With regard to the limitations of this study, problems connected with methods for CO2 flux estimates must first be acknowledged, as these can be biased by, for example, overestimation of daytime ER (and hence of GEP) (Heskel and others 2013) or artefact effects due to the use of a closed chamber, such as modified soil and air temperatures (Kutzbach and others 2007) or altered atmospheric pressure (Brændholt and others 2017). This bias could represent a serious issue when estimating ecosystem C balance. In this study, however, CO2 flux data was only used for treatment comparison, so we believe that methodological issues do not modify the main outcomes of our analysis.

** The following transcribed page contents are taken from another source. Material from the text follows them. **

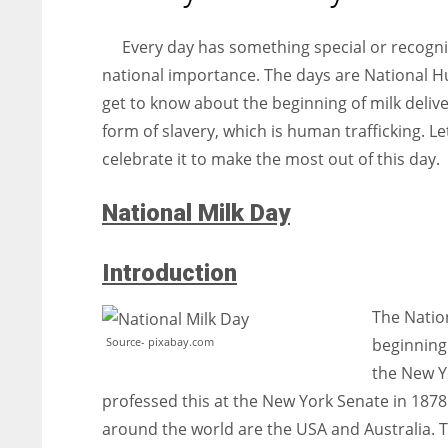
entrepreneurs around the world who are running businesses
despite all the societal oppressions.
Every day has something special or recogniz
national importance. The days are National H
get to know about the beginning of milk delive
form of slavery, which is human trafficking. Let
celebrate it to make the most out of this day.
National Milk Day
Introduction
The Nation
Source- pixabay.com
beginning 
the New Yo
professed this at the New York Senate in 1878
around the world are the USA and Australia. 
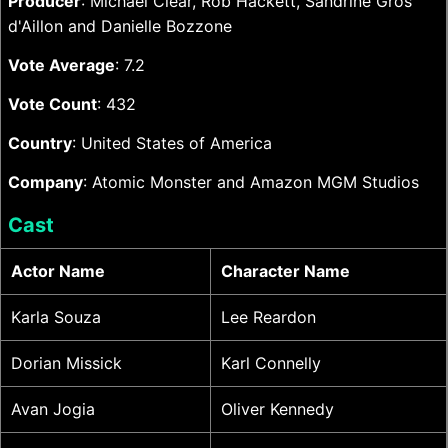
Producer
: Michael Clear, Rob Hackett, Sandrine Gros
d'Aillon and Danielle Bozzone
Vote Average
: 7.2
Vote Count
: 432
Country
: United States of America
Company
: Atomic Monster and Amazon MGM Studios
Cast
Actor Name
Character Name
Karla Souza
Lee Reardon
Dorian Missick
Karl Connelly
Avan Jogia
Oliver Kennedy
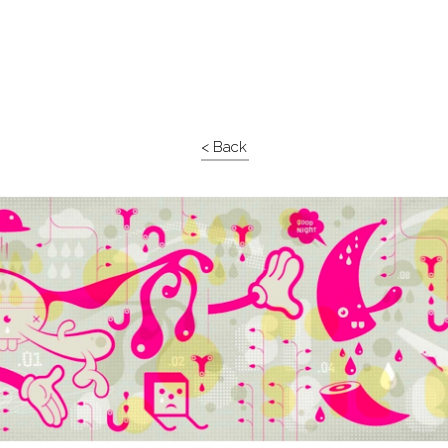
< Back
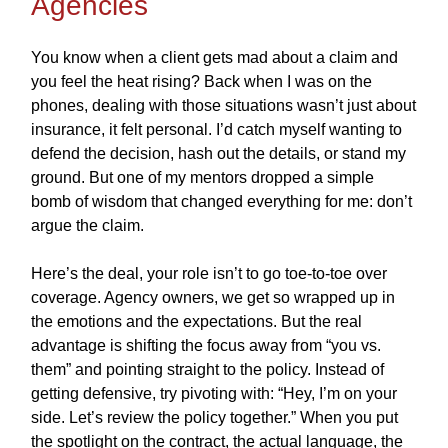
Agencies
You know when a client gets mad about a claim and
you feel the heat rising? Back when I was on the
phones, dealing with those situations wasn’t just about
insurance, it felt personal. I’d catch myself wanting to
defend the decision, hash out the details, or stand my
ground. But one of my mentors dropped a simple
bomb of wisdom that changed everything for me: don’t
argue the claim.
Here’s the deal, your role isn’t to go toe-to-toe over
coverage. Agency owners, we get so wrapped up in
the emotions and the expectations. But the real
advantage is shifting the focus away from “you vs.
them” and pointing straight to the policy. Instead of
getting defensive, try pivoting with: “Hey, I’m on your
side. Let’s review the policy together.” When you put
the spotlight on the contract, the actual language, the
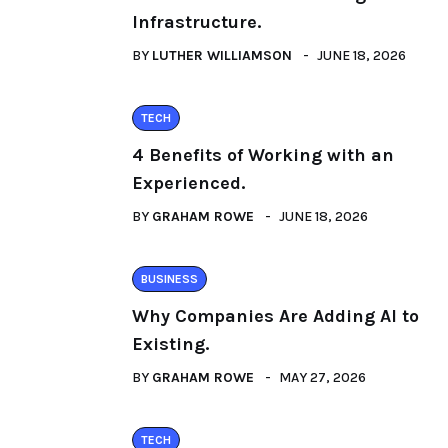
Infrastructure.
BY
LUTHER WILLIAMSON
JUNE 18, 2026
TECH
4 Benefits of Working with an
Experienced.
BY
GRAHAM ROWE
JUNE 18, 2026
BUSINESS
Why Companies Are Adding AI to
Existing.
BY
GRAHAM ROWE
MAY 27, 2026
TECH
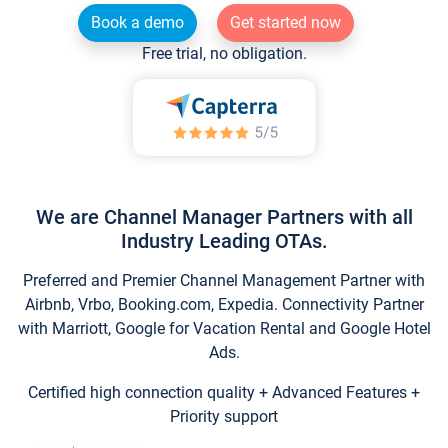
Book a demo
Get started now
Free trial, no obligation.
We are Channel Manager Partners with all
Industry Leading OTAs.
Preferred and Premier Channel Management Partner with
Airbnb, Vrbo, Booking.com, Expedia. Connectivity Partner
with Marriott, Google for Vacation Rental and Google Hotel
Ads.
Certified high connection quality + Advanced Features +
Priority support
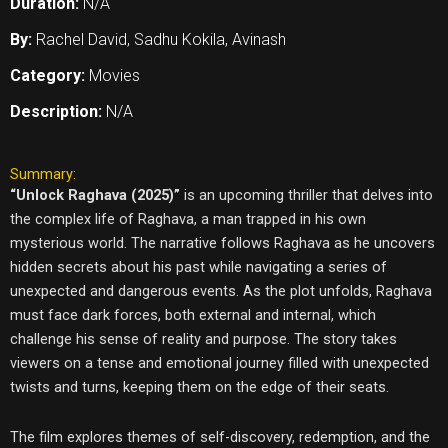
Duration:
N/A
By:
Rachel David, Sadhu Kokila, Avinash
Category:
Movies
Description:
N/A
Summary:
“Unlock Raghava (2025)”
is an upcoming thriller that delves into
the complex life of Raghava, a man trapped in his own
mysterious world. The narrative follows Raghava as he uncovers
hidden secrets about his past while navigating a series of
unexpected and dangerous events. As the plot unfolds, Raghava
must face dark forces, both external and internal, which
challenge his sense of reality and purpose. The story takes
viewers on a tense and emotional journey filled with unexpected
twists and turns, keeping them on the edge of their seats.
The film explores themes of self-discovery, redemption, and the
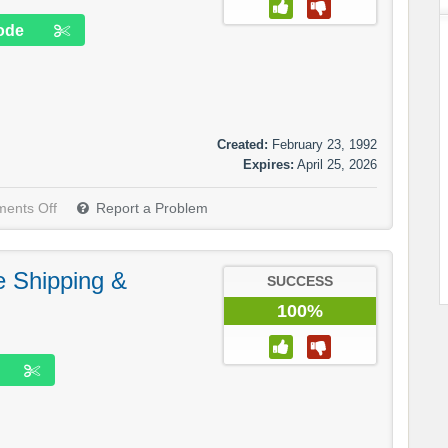
ode
Created:
February 23, 1992
Expires:
April 25, 2026
ents Off
Report a Problem
e Shipping &
SUCCESS
100%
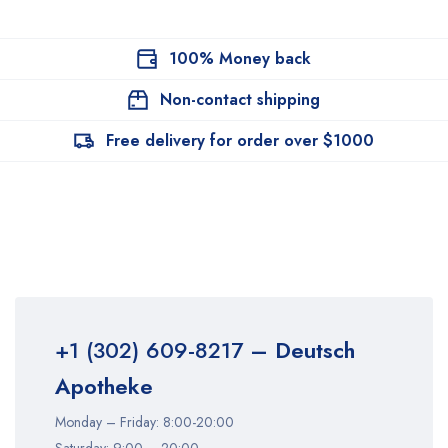
100% Money back
Non-contact shipping
Free delivery for order over $1000
+1 (302) 609-8217
– Deutsch
Apotheke
Monday – Friday: 8:00-20:00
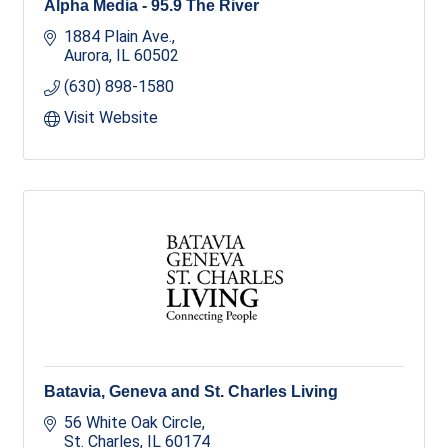
Alpha Media - 95.9 The River
1884 Plain Ave.
Aurora
IL
60502
(630) 898-1580
Visit Website
Batavia, Geneva and St. Charles Living
56 White Oak Circle
St. Charles
IL
60174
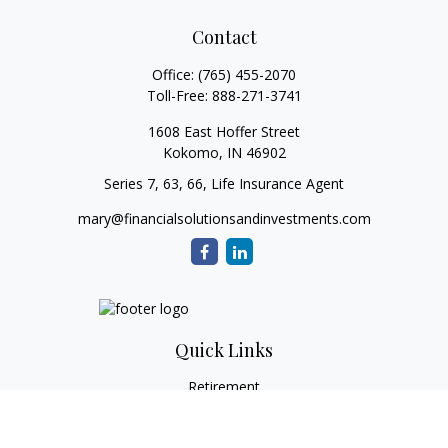
Contact
Office:
(765) 455-2070
Toll-Free:
888-271-3741
1608 East Hoffer Street
Kokomo,
IN
46902
Series 7, 63, 66, Life Insurance Agent
mary@financialsolutionsandinvestments.com
Quick Links
Retirement
Investment
Estate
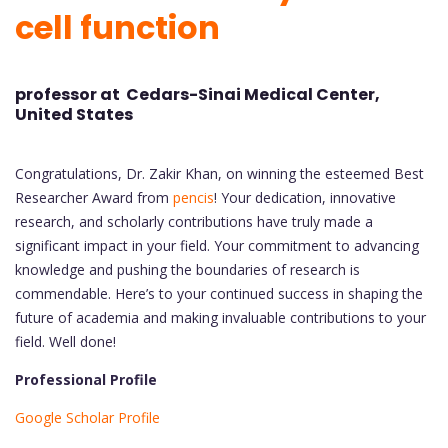
cell function
professor at Cedars-Sinai Medical Center,
United States
Congratulations, Dr. Zakir Khan, on winning the esteemed Best
Researcher Award from
pencis
! Your dedication, innovative
research, and scholarly contributions have truly made a
significant impact in your field. Your commitment to advancing
knowledge and pushing the boundaries of research is
commendable. Here’s to your continued success in shaping the
future of academia and making invaluable contributions to your
field. Well done!
Professional Profile
Google Scholar Profile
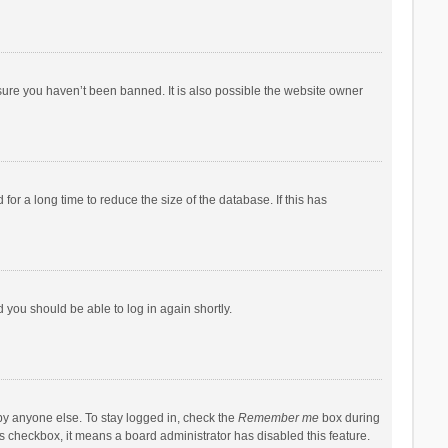
sure you haven’t been banned. It is also possible the website owner
r a long time to reduce the size of the database. If this has
d you should be able to log in again shortly.
by anyone else. To stay logged in, check the
Remember me
box during
his checkbox, it means a board administrator has disabled this feature.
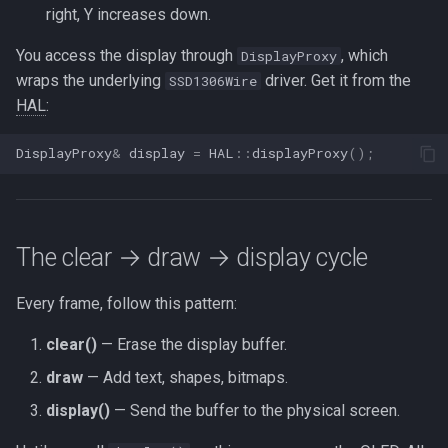
right, Y increases down.
You access the display through
, which
DisplayProxy
wraps the underlying
driver. Get it from the
SSD1306Wire
HAL
:
DisplayProxy
&
display
=
HAL
::
displayProxy
();
The clear → draw → display cycle
Every frame, follow this pattern:
clear()
— Erase the display buffer.
draw
— Add text, shapes, bitmaps.
display()
— Send the buffer to the physical screen.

A second limitation of our study derives from the use of small grassland monoliths that, while guaranteeing the identification of thresholds, are unable to capture the complexity of natural ecosystems (Kreyling and others 2014). On the one hand, small monolith volume enables the water supply to be limited, simulating conditions that could occur in a warmer climate scenario. On the other hand, pots are confined environments with altered biotic interactions and size-related biological constraints, such as reduced soil resources and root growth (Poorter and others 2012 and references therein). Together with drought duration, rooting depth and physical soil proprieties determine the physiologically effectiveness of drought and under natural conditions a small fraction of roots of alpine plants can reach deeper layers, thus securing a water supply even under superficial soil desiccation (Körner 2021). Consequently, it is likely that both response magnitude and non-linear changes in CO2 fluxes in our mesocosm are greater than in the field. Despite these limitations, we believe our results confirm the importance of drought timing for key processes in high-elevation ecosystems and provide useful insights for the interpretation of field results.

Conclusion

Experimentally enforced drought seasonality influences the degree to which alpine grasslands are affected by dry events in the short-term. Drought occurring in mid-season is more likely to determine non-linear reduction of ER and GEP, plant wilting, and a reduction of within-season plant resprouting, resulting from faster soil moisture depletion due to warmer temperatures and a fully developed canopy. A dry event in the early season could, on the other hand, reduce ANPP in these ecosystems, although it seems unlikely that in this period soil moisture will reach threshold values for CO2 fluxes or induce plant wilting. Further research is needed to address the long-term implications of drought on alpine grasslands, but we conclude that timing is an important feature which should be factored in when assessing drought effects on ecosystems.